Les enjeux radicaux du XXIe siècle


La prospective du XXIe siècle considérée par l'USAF présente un tableau très particulier : il semble que les événements extérieurs au seul domaine de l'aviation militaire comptent plus que ce dernier. Il semble que les programmes, les technologies àdévelopper (qui seront nécessairement très avancées), les missions (qui seront nécessairement très ambitieuses) dépendront de conditions extérieures, tant dans les relations internationales que dans les rapports des forces aux États-Unis même, qui n'ont que peu de choses à voir avec la réalité des situations aériennes.
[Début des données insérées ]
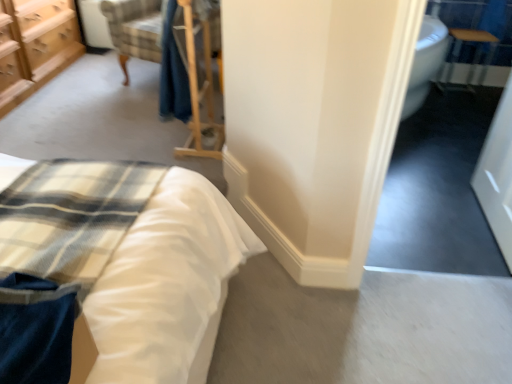 Question: From a real-world perspective, is white glossy door at right on top of wooden chest of drawers at upper left?

Choices:
 (A) no
 (B) yes

Answer: (A)

Question: Is white glossy door at right oriented away from wooden chest of drawers at upper left?

Choices:
 (A) yes
 (B) no

Answer: (B)

Question: From the image's perspective, is white glossy door at right beneath wooden chest of drawers at upper left?

Choices:
 (A) yes
 (B) no

Answer: (A)

Question: Is white glossy door at right not near wooden chest of drawers at upper left?

Choices:
 (A) yes
 (B) no

Answer: (A)

Question: From the image's perspective, does white glossy door at right appear higher than wooden chest of drawers at upper left?

Choices:
 (A) no
 (B) yes

Answer: (A)

Question: In the image, is white glossy door at right positioned in front of or behind wooden chest of drawers at upper left?

Choices:
 (A) behind
 (B) front

Answer: (B)

Question: Based on their positions, is white glossy door at right located to the left or right of wooden chest of drawers at upper left?

Choices:
 (A) right
 (B) left

Answer: (A)

Question: In terms of size, does white glossy door at right appear bigger or smaller than wooden chest of drawers at upper left?

Choices:
 (A) big
 (B) small

Answer: (B)

Question: Considering the positions of white glossy door at right and wooden chest of drawers at upper left in the image, is white glossy door at right wider or thinner than wooden chest of drawers at upper left?

Choices:
 (A) thin
 (B) wide

Answer: (A)

Question: Is point (9, 76) closer or farther from the camera than point (505, 185)?

Choices:
 (A) farther
 (B) closer

Answer: (A)

Question: Is wooden chest of drawers at upper left spatially inside white glossy door at right, or outside of it?

Choices:
 (A) outside
 (B) inside

Answer: (A)

Question: From their relative heights in the image, would you say wooden chest of drawers at upper left is taller or shorter than white glossy door at right?

Choices:
 (A) tall
 (B) short

Answer: (B)

Question: Based on their positions, is wooden chest of drawers at upper left located to the left or right of white glossy door at right?

Choices:
 (A) right
 (B) left

Answer: (B)

Question: Choose the correct answer: Is satin white bed at lower left inside white glossy door at right or outside it?

Choices:
 (A) outside
 (B) inside

Answer: (A)

Question: In terms of height, does satin white bed at lower left look taller or shorter compared to white glossy door at right?

Choices:
 (A) short
 (B) tall

Answer: (A) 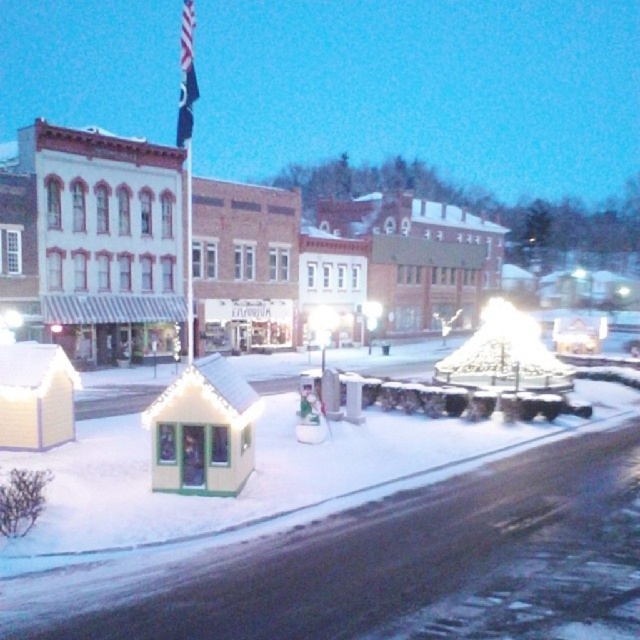 You are a delivery drone with a maximum flight range of 30 meters. You need to deliver a package from the snowman to the brick building at center. Can you complete the delivery without needing to recharge?

The distance between the snowman and the brick building at center is 32.90 meters, which exceeds the drone s 30 meter range. Therefore, the drone cannot complete the delivery without recharging.

In the scene shown: You are a city planner reviewing this winter scene. You need to assess whether the brick building at center will block the view of the black fabric flag at upper center from the street level. Based on their heights, what do you conclude?

The brick building at center is shorter than the black fabric flag at upper center, so the flag will remain visible from street level as the building does not obstruct its view. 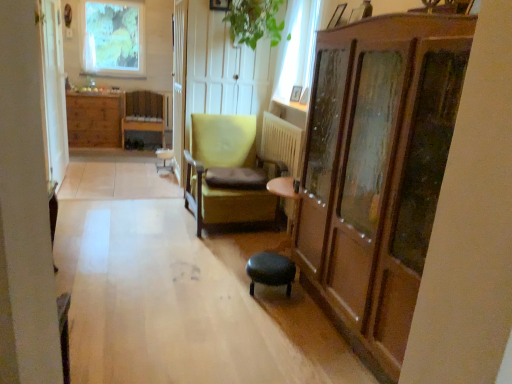 Find the location of a particular element. This screenshot has width=512, height=384. vacant space in front of white wooden screen door at center, acting as the second screen door starting from the left is located at coordinates (162, 188).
L'USAF se trouve dans une situation ambigüe mélangeant une puissance sans égale et une fragilité qu'on dirait quasiment psychologique, qui confine à la crise d'identité. On notera qu'il s'agit là d'un diagnostic qui convient tout autant à l'Amérique elle-même, “seule superpuissance du monde” agitée d'interrogations intérieures qui font également songer à une crise d'identité. Cette similitude renvoie à l'image de « nation aérospatiale » que Fogleman propose pour définir l'Amérique, impliquant par là que l'aviation et sa composante militaire et technologique qu'est l'USAF en sont la plus juste expression.

Quand Fogleman note que « >MI>l'USAF a bien peu d'alliés dans sa poursuite des technologies avancées », et que « pour le court terme elle ne peut compter que sur elle?même pour les développer et les financer », il décrit implicitement une solitude qui est une autres expression de cette paradoxale fragilité. C'est une situation qui n'est évidemment pas sans risque et renvoie, elle, à l'article du colonel Haffa.

Le rapport Air Force 2025 décrit les technologies générales où l'USAF doit investir dans les trois décennies àvenir : les systèmes de systèmes, les matériaux avancés, la micro-mécaniques, les combustibles à haute énergie, l'informatique à hautes performances, etc. Mais plus loin, dans le fameux scénario « Paths to Extinction », le rapport introduit cette réserve dramatique : « le service [l'USAF] risque son avenir s'il se trompe dans son choix des technologies [à développer] ».

En un sens, l'USAF, et avec elle la base technologique avancée (l'industrie de défense et aérospatiale) dont elle s'estime être l'inspiratrice, se pose comme la force principale capable de poursuivre le progrès dont dépendent la puissance et la position dominante des États-Unis dans le monde. Rarement, des enjeux aussi considérables se seront dessinés dans la perspective d'une force militaire en temps de paix, sans que ceux-ci concernent directement un engagement militaire ou une guerre à venir. L'USAF, et avec elle l'aviation qui a marqué le progrès au XXe siècle, estime qu'elle détient la clé du futur et du XXIe siècle ; si on (les autres, le gouvernement, le Pentagone, le Congrès, le public américain) ne le comprend pas, et si on ne lui donne pas les moyens nécessaires, le pire peut arriver, — pour l'USAF et, implicitement conclu, pour l'Amérique elle?même. C'est une vision extraordinairement radicale.